What you are asked to do
The entries below are to be repeated exactly, and their pictures left out.

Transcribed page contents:
....
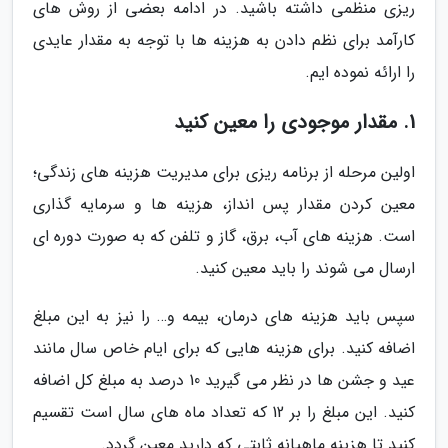
ریزی منظمی داشته باشید. در ادامه بعضی از روش های
کارآمد برای نظم دادن به هزینه ها با توجه به مقدار عایدی
را ارائه نموده ایم.
1. مقدار موجودی را معین کنید
اولین مرحله از برنامه ریزی برای مدیریت هزینه های زندگی؛
معین کردن مقدار پس انداز، هزینه ها و سرمایه گذاری
است. هزینه های آب، برق، گاز و تلفن که به صورت دوره ای
ارسال می شوند را باید معین کنید.
سپس باید هزینه های درمان، بیمه و… را نیز به این مبلغ
اضافه کنید. برای هزینه هایی که برای ایام خاص سال مانند
عید و جشن ها در نظر می گیرید 10 درصد به مبلغ کل اضافه
کنید. این مبلغ را بر 12 که تعداد ماه های سال است تقسیم
کنید تا هزینه ماهیانه ثابتی که دارید معین گردد.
....
Problem solution
ریزی منظمی داشته باشید. در ادامه بعضی از روش های
کارآمد برای نظم دادن به هزینه ها با توجه به مقدار عایدی
را ارائه نموده ایم.
1. مقدار موجودی را معین کنید
اولین مرحله از برنامه ریزی برای مدیریت هزینه های زندگی؛
معین کردن مقدار پس انداز، هزینه ها و سرمایه گذاری
است. هزینه های آب، برق، گاز و تلفن که به صورت دوره ای
ارسال می شوند را باید معین کنید.
سپس باید هزینه های درمان، بیمه و… را نیز به این مبلغ
اضافه کنید. برای هزینه هایی که برای ایام خاص سال مانند
عید و جشن ها در نظر می گیرید 10 درصد به مبلغ کل اضافه
کنید. این مبلغ را بر 12 که تعداد ماه های سال است تقسیم
کنید تا هزینه ماهیانه ثابتی که دارید معین گردد.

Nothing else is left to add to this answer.